Revisit of fun data challenge from last year
Title photo from Diana Polekhina on Unsplash.
‘Hanukkah of Data’ is a data challenge where you have to solve 8 puzzles surrounding a fictional data set. I have already participated in last year’s challenge, but it was a lot of fun to revisit the old puzzles and rework some of my solutions.
Especially the ‘speed-run’ challenge had some twists in it, therefore I will talk about these puzzles in this blog post. The puzzles are mostly the same as in the normal version, but the data has some more difficult edge cases in it.
To solve the puzzles we use the following R libraries:
I’ve already used the tidyverse
in last years challenge. This year I am
also using assertr
to detect problems with my solutions as early as possible.

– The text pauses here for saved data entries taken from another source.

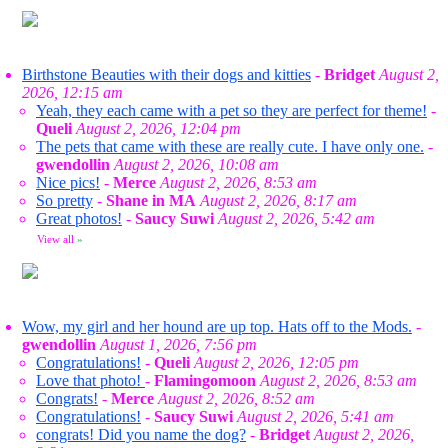
Birthstone Beauties with their dogs and kitties
-
Bridget
August 2,
2026, 12:15 am
Yeah, they each came with a pet so they are perfect for theme!
-
Queli
August 2, 2026, 12:04 pm
The pets that came with these are really cute. I have only one.
-
gwendollin
August 2, 2026, 10:08 am
Nice pics!
-
Merce
August 2, 2026, 8:53 am
So pretty
-
Shane in MA
August 2, 2026, 8:17 am
Great photos!
-
Saucy Suwi
August 2, 2026, 5:42 am
View all
»
Wow, my girl and her hound are up top. Hats off to the Mods.
-
gwendollin
August 1, 2026, 7:56 pm
Congratulations!
-
Queli
August 2, 2026, 12:05 pm
Love that photo!
-
Flamingomoon
August 2, 2026, 8:53 am
Congrats!
-
Merce
August 2, 2026, 8:52 am
Congratulations!
-
Saucy Suwi
August 2, 2026, 5:41 am
congrats! Did you name the dog?
-
Bridget
August 2, 2026,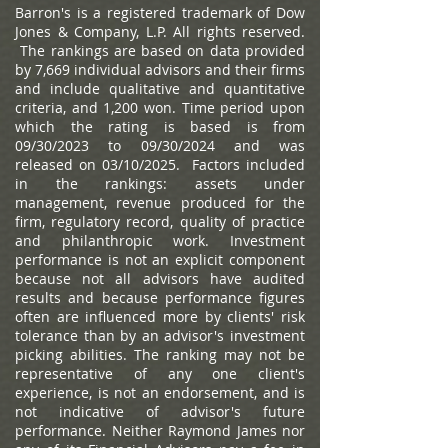
Barron's is a registered trademark of Dow
Jones & Company, L.P. All rights reserved.
The rankings are based on data provided
by 7,669 individual advisors and their firms
and include qualitative and quantitative
criteria, and 1,200 won. Time period upon
which the rating is based is from
09/30/2023 to 09/30/2024 and was
released on 03/10/2025. Factors included
in the rankings: assets under
management, revenue produced for the
firm, regulatory record, quality of practice
and philanthropic work. Investment
performance is not an explicit component
because not all advisors have audited
results and because performance figures
often are influenced more by clients' risk
tolerance than by an advisor's investment
picking abilities. The ranking may not be
representative of any one client's
experience, is not an endorsement, and is
not indicative of advisor's future
performance. Neither Raymond James nor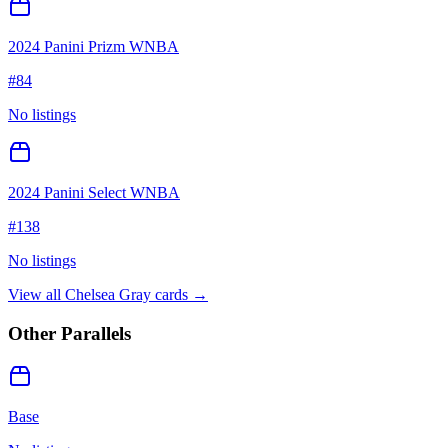
2024 Panini Prizm WNBA
#
84
No listings
2024 Panini Select WNBA
#
138
No listings
View all
Chelsea Gray
cards →
Other Parallels
Base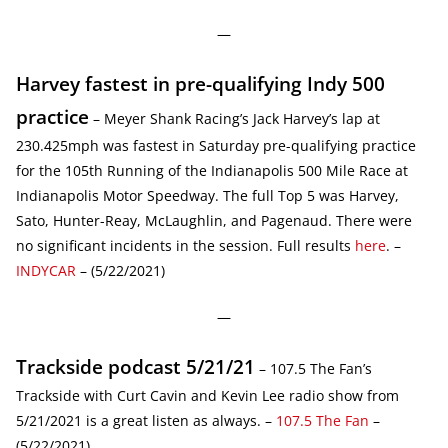
—
Harvey fastest in pre-qualifying Indy 500
practice
– Meyer Shank Racing’s Jack Harvey’s lap at
230.425mph was fastest in Saturday pre-qualifying practice
for the 105th Running of the Indianapolis 500 Mile Race at
Indianapolis Motor Speedway. The full Top 5 was Harvey,
Sato, Hunter-Reay, McLaughlin, and Pagenaud. There were
no significant incidents in the session. Full results
here
. –
INDYCAR
– (5/22/2021)
—
Trackside podcast 5/21/21
– 107.5 The Fan’s
Trackside with Curt Cavin and Kevin Lee radio show from
5/21/2021 is a great listen as always. –
107.5 The Fan
–
(5/22/2021)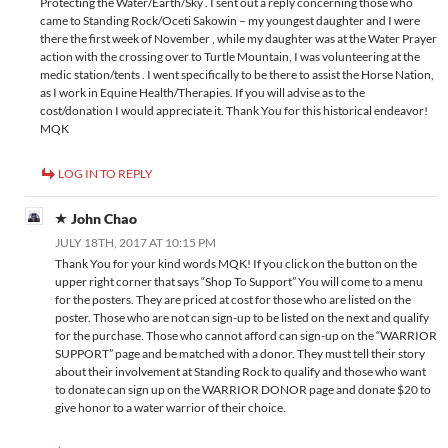
Protecting the Water/Earth/Sky . I sent out a reply concerning those who
came to Standing Rock/Oceti Sakowin – my youngest daughter and I were
there the first week of November , while my daughter was at the Water Prayer
action with the crossing over to Turtle Mountain, I was volunteering at the
medic station/tents . I went specifically to be there to assist the Horse Nation,
as I work in Equine Health/Therapies. If you will advise as to the
cost/donation I would appreciate it. Thank You for this historical endeavor!
MQK
LOG IN TO REPLY
John Chao
JULY 18TH, 2017 AT 10:15 PM
Thank You for your kind words MQK! If you click on the button on the
upper right corner that says “Shop To Support” You will come to a menu
for the posters. They are priced at cost for those who are listed on the
poster. Those who are not can sign-up to be listed on the next and qualify
for the purchase. Those who cannot afford can sign-up on the “WARRIOR
SUPPORT” page and be matched with a donor. They must tell their story
about their involvement at Standing Rock to qualify and those who want
to donate can sign up on the WARRIOR DONOR page and donate $20 to
give honor to a water warrior of their choice.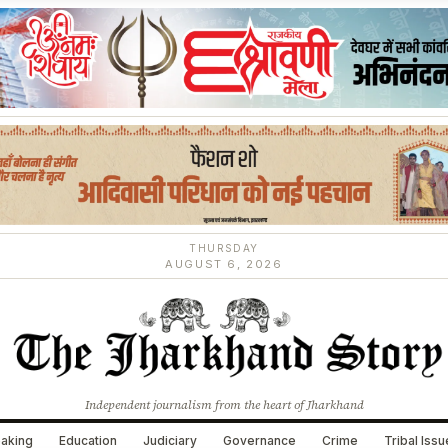
THURSDAY
AUGUST 6, 2026
Independent journalism from the heart of Jharkhand
aking
Education
Judiciary
Governance
Crime
Tribal Iss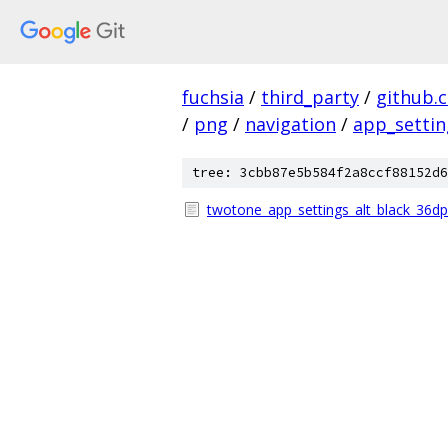
fuchsia
/
third_party
/
github.
/
png
/
navigation
/
app_settin
tree: 3cbb87e5b584f2a8ccf88152d6
twotone_app_settings_alt_black_36dp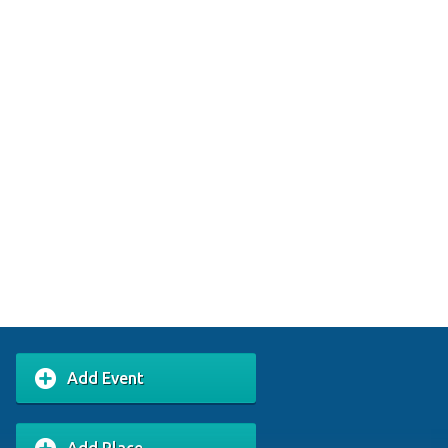
Add Event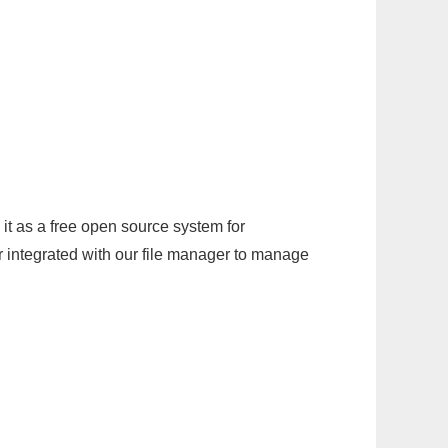
it as a free open source system for
r integrated with our file manager to manage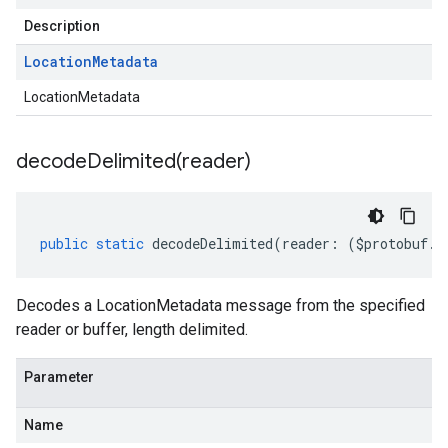
Description
Location
Metadata
LocationMetadata
decodeDelimited(
reader)
public
static
decodeDelimited
(
reader
:
(
$protobuf
.
R
Decodes a LocationMetadata message from the specified
reader or buffer, length delimited.
Parameter
Name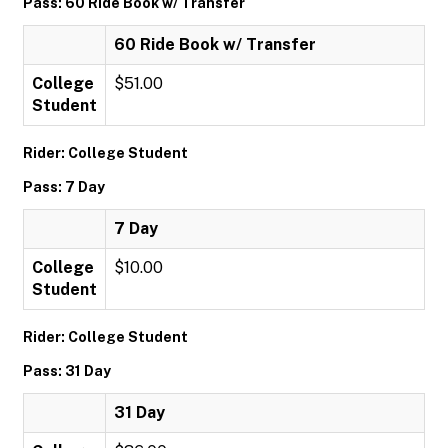
Pass: 60 Ride Book w/ Transfer
60 Ride Book w/ Transfer
College
$51.00
Student
Rider: College Student
Pass: 7 Day
7 Day
College
$10.00
Student
Rider: College Student
Pass: 31 Day
31 Day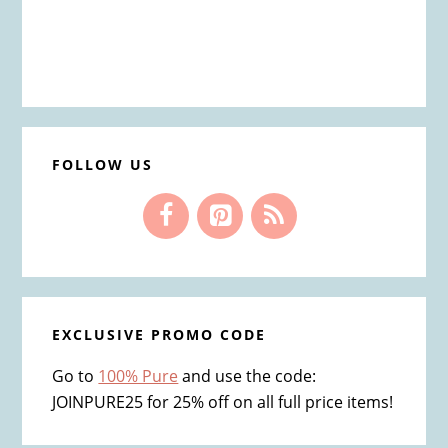
FOLLOW US
EXCLUSIVE PROMO CODE
Go to
100% Pure
and use the code:
JOINPURE25 for 25% off on all full price items!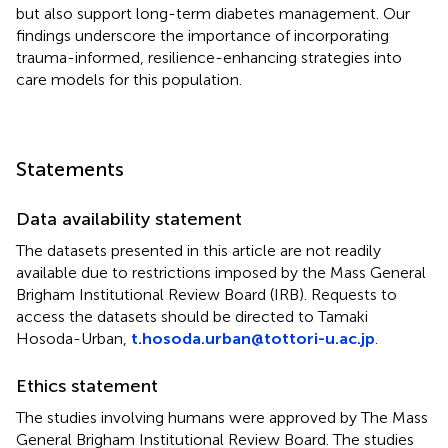
but also support long-term diabetes management. Our
findings underscore the importance of incorporating
trauma-informed, resilience-enhancing strategies into
care models for this population.
Statements
Data availability statement
The datasets presented in this article are not readily
available due to restrictions imposed by the Mass General
Brigham Institutional Review Board (IRB). Requests to
access the datasets should be directed to Tamaki
Hosoda-Urban,
t.hosoda.urban@tottori-u.ac.jp
.
Ethics statement
The studies involving humans were approved by The Mass
General Brigham Institutional Review Board. The studies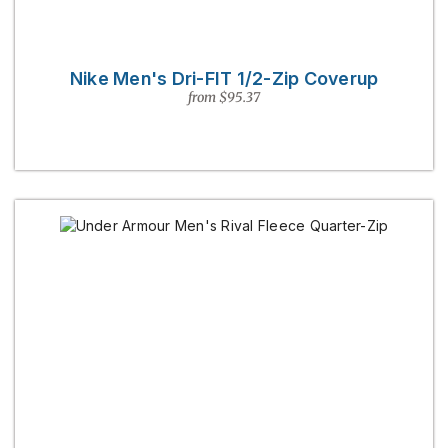
Nike Men's Dri-FIT 1/2-Zip Coverup
from $95.37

Behind the scenes the whole analysis is created as a targets
pipeline.
So if you want to reproduce the analysis, you have to perform the following
steps:
renv::restore()
to restore the R package versionstargets::tar_make()
to run the pipelineTo find the rug, we will need to contact a private investigator. The last name of the investigator can be spelled by using the letters printed on the phone buttons. For example: 2 has “ABC”, and 3 “DEF”, etc.
The key pad can be represented in R like this:
phone_letter <- function() {
tibble(letter = letters) |>
mutate(
nr = as.character(case_when(
letter %in% c("a", "b", "c") ~ 2,
letter %in% c("d", "e", "f") ~ 3,
letter %in% c("g", "h", "i") ~ 4,
letter %in% c("j", "k", "l") ~ 5,
letter %in% c("m", "n", "o") ~ 6,
letter %in% c("p", "q", "r", "s") ~ 7,
letter %in% c("t", "u", "v") ~ 8,
letter %in% c("w", "x", "y", "z") ~ 9,
TRUE ~ NA_real_)))
}
We then need to find the last name of each person.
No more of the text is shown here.